__Task details__. Please return every line of the records below that contains the word "Customer".
::: Given entries :::
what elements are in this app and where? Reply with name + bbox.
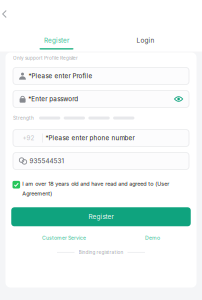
staticText: Demo xyxy=(145,235,160,241)
button[interactable]: Show password xyxy=(173,94,184,104)
button[interactable]: I am over 18 years old and have read and… xyxy=(12,180,190,197)
staticText: Customer Service xyxy=(42,235,86,241)
button[interactable]: Demo xyxy=(145,235,160,241)
staticText: 935544531 xyxy=(30,157,65,165)
staticText: Binding registration xyxy=(78,250,124,255)
staticText: *Enter password xyxy=(28,95,78,103)
button[interactable]: Login xyxy=(106,36,184,50)
staticText: Register xyxy=(88,213,114,221)
staticText: Strength xyxy=(13,115,34,121)
staticText: +92 xyxy=(22,134,34,142)
button[interactable]: Back xyxy=(0,6,14,22)
staticText: Only support Profile Register xyxy=(13,55,78,61)
staticText: *Please enter phone number xyxy=(45,134,134,142)
button[interactable]: Register xyxy=(11,207,191,226)
staticText: *Please enter Profile xyxy=(29,72,93,80)
staticText: Login xyxy=(136,36,154,44)
button[interactable]: Customer Service xyxy=(42,235,86,241)
staticText: Register xyxy=(44,36,69,44)
staticText: I am over 18 years old and have read and… xyxy=(22,180,169,197)
button[interactable]: Register xyxy=(18,36,96,50)
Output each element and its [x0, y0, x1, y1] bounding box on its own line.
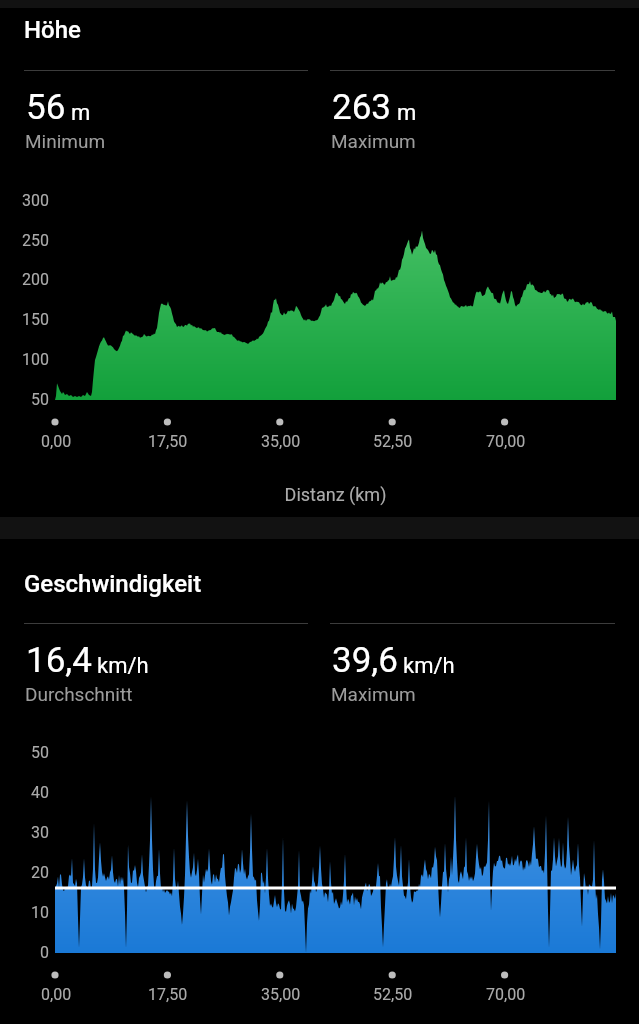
staticText: 56 — [26, 87, 66, 128]
staticText: 250 — [22, 231, 49, 250]
staticText: Durchschnitt — [25, 683, 133, 705]
staticText: 17,50 — [148, 432, 188, 451]
staticText: Maximum — [331, 683, 416, 705]
staticText: 50 — [31, 743, 49, 762]
staticText: km/h — [403, 653, 455, 679]
staticText: 20 — [31, 863, 49, 882]
staticText: km/h — [97, 653, 149, 679]
staticText: m — [71, 100, 91, 126]
staticText: 52,50 — [373, 432, 413, 451]
staticText: Höhe — [24, 16, 81, 44]
staticText: 35,00 — [261, 432, 301, 451]
staticText: 35,00 — [261, 985, 301, 1004]
staticText: 70,00 — [486, 985, 526, 1004]
staticText: Distanz (km) — [16, 484, 639, 505]
staticText: 200 — [22, 270, 49, 289]
staticText: 17,50 — [148, 985, 188, 1004]
staticText: 52,50 — [373, 985, 413, 1004]
staticText: 263 — [332, 87, 392, 128]
staticText: 40 — [31, 783, 49, 802]
button[interactable]: Höhe Diagramm — [0, 8, 639, 517]
staticText: 300 — [22, 191, 49, 210]
staticText: 0,00 — [41, 985, 72, 1004]
staticText: 30 — [31, 823, 49, 842]
staticText: Minimum — [25, 130, 106, 152]
staticText: 150 — [22, 310, 49, 329]
button[interactable]: Geschwindigkeit Diagramm — [0, 539, 639, 1024]
staticText: 100 — [22, 350, 49, 369]
staticText: 0,00 — [41, 432, 72, 451]
staticText: m — [397, 100, 417, 126]
staticText: 50 — [31, 390, 49, 409]
staticText: 0 — [40, 943, 49, 962]
staticText: Geschwindigkeit — [24, 570, 202, 598]
staticText: 39,6 — [332, 640, 398, 681]
staticText: 10 — [31, 903, 49, 922]
staticText: Maximum — [331, 130, 416, 152]
staticText: 70,00 — [486, 432, 526, 451]
staticText: 16,4 — [26, 640, 92, 681]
:::
__Task output__.
staticText: Customer Service xyxy=(42,235,86,241)
button[interactable]: Customer Service xyxy=(42,235,86,241)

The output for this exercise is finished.